I hope this column finds everyone healthy and staying safe. I want to thank the membership for your patience and understanding regarding decisions on the Houston Annual Convention and Exhibition. By the time you read this, we should have an announcement out. The Executive Committee, along with the staff, have worked hard on a solution that does not put our members into harm’s way and takes into account the financial aspects of that decision.
We have been through a month of lockdown due to the coronavirus, and in that time, we have seen oil prices go into negative numbers. This is paper barrels! The commodity market has a place in our business and it’s helpful to understand the history and how the commodity market has changed our industry. Back in the ‘70s when I started in the business, big oil companies all had fairly large exploration groups to find the oil to feed their refineries and have feed stock for their chemical plants. In the early ‘80s, when we saw WTI start trading on Wall Street, things started changing. Refineries could go to the commodity market and get all the oil they needed to supply their businesses. With the decline of oil prices in the ‘80s, the general thought was that Big Oil could buy reserves on Wall Street more cheaply than drilling. There were a lot of large mergers, exploration was curtailed and many geologists lost their jobs because of this.
Prior to being able to hedge, when companies borrowed money for drilling and production, they had no way to guard against a downturn in prices. During the ‘80s price route, the other consequence was bank failures. Hedging has given companies the ability to have a short-term backstop on the price that they receive for oil. Not all companies employ hedging, and the amount that companies hedge varies. Hedges can cost companies money if prices run up above the price you are hedged at – you do not get that extra reward. But in cases like today, it might be what keeps some companies out of bankruptcy within a month of a price drop.
Hedging and the commodity markets are not about supply and demand but, rather, about perceived supply and demand. With the United States and most of the world’s large economies having shut down, demand has dropped dramatically at a time when the shale revolution, along with an oil price war, have increased the supply going to the market. Storage is now the word of the day. Most all predictions show storage to be full by mid-June. At that point, the only crude that will be moving will be daily demand.
As the quip goes, “Outside of that Mrs. Lincoln, how was the play?” The past month has not been good for the industry we love and in which we all earn our livelihood. Keep in mind that, due to the coronavirus, we are not alone. Economists are predicting that unemployment will go over 15 percent and might reach 20 percent before we start going the other direction.

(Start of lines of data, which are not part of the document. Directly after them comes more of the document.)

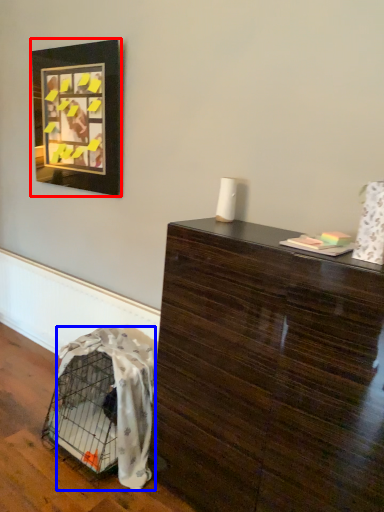 Question: Which object is closer to the camera taking this photo, picture frame (highlighted by a red box) or blanket (highlighted by a blue box)?

Choices:
 (A) picture frame
 (B) blanket

Answer: (B) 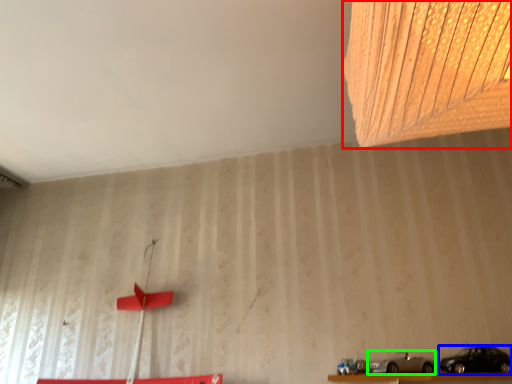 Question: Which object is the closest to the lamp (highlighted by a red box)? Choose among these: car (highlighted by a blue box) or car (highlighted by a green box).

Choices:
 (A) car
 (B) car

Answer: (A) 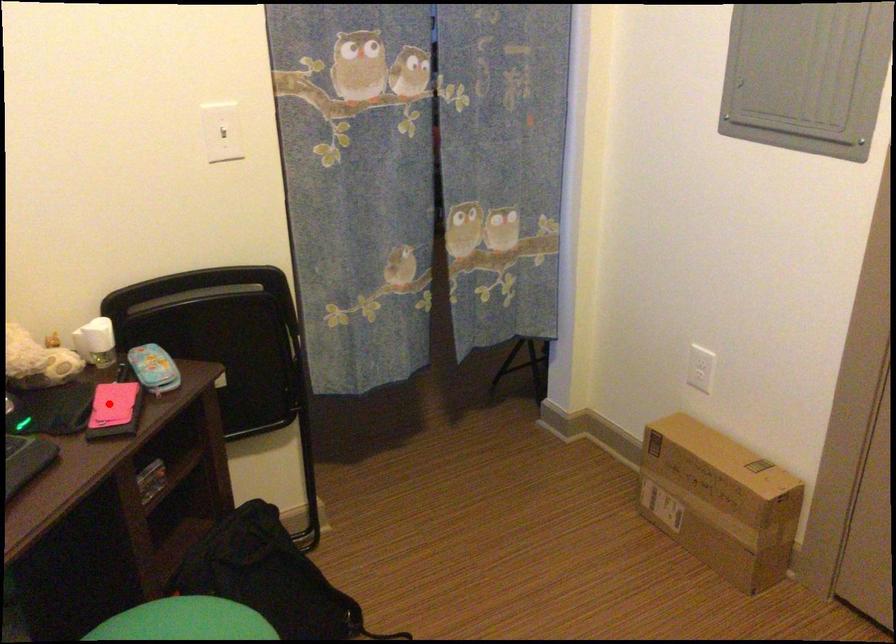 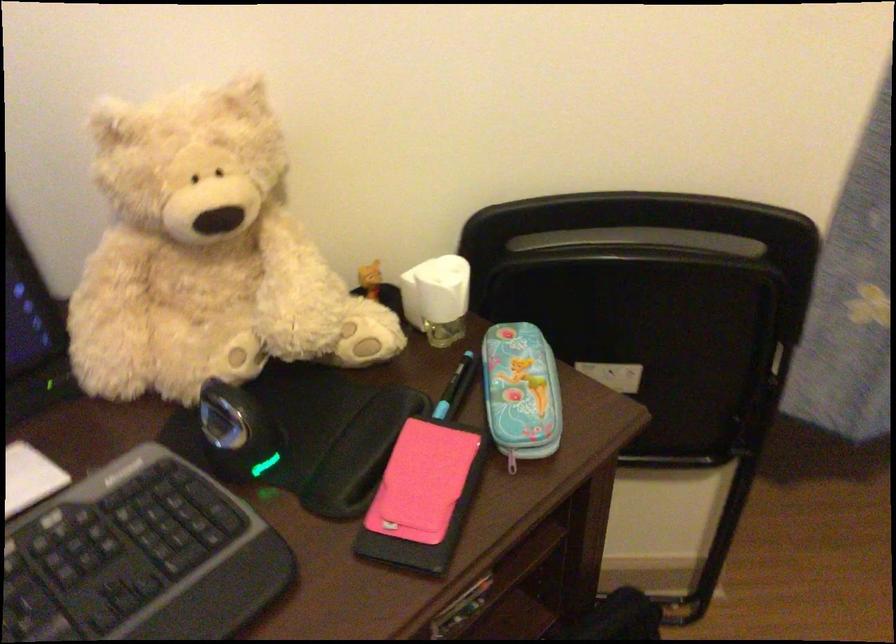 Find the pixel in the second image that matches the highlighted location in the first image.

(421, 482)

The most important number to be watching is demand. Demand has to bottom out and start increasing. We have to bring the economy back. People have to get back to work and we need to start flying again. This is not an endorsement of any position, but the reality regarding a potential turnaround in the oil market.
Members in Transition
AAPG is trying to help as much as we can in this unprecedented time. The Society of Petroleum Engineers has a program called “Members in Transition,” or MiT, which has been running in Houston for several years. AAPG will be partnering with SPE to expand the program to include geologists in Houston and start similar groups in Midland and Denver. The program is designed to help people that might be displaced from their jobs by equipping them with a toolbox for moving into another segment of the oil industry or becoming self-employed. With the assistance of Susan Nash at AAPG headquarters, a toolkit is being prepared that you will be able to access. That toolkit will include websites where you can find data to help if you move toward a career as an independent geologist or consultant. AAPG is also trying to have local webinars out of the various regions and sections for members to learn and expand their knowledge. Watch for an announcement coming from AAPG concerning these events.
AAPG is also putting together a carbon capture utilization and storage conference for January 2021. As CCUS gains more steam around the world, this could open up jobs for geologists. There will be a need for a very good understanding of the reservoir that will be used for storage, and that will take geological expertise. Enhanced oil recovery projects that employ the use of CO2 is one aspect of CCUS, which is another place where geological expertise is needed. Watch for farther detail.
Until next month stay safe and watch for the AAPG webinars.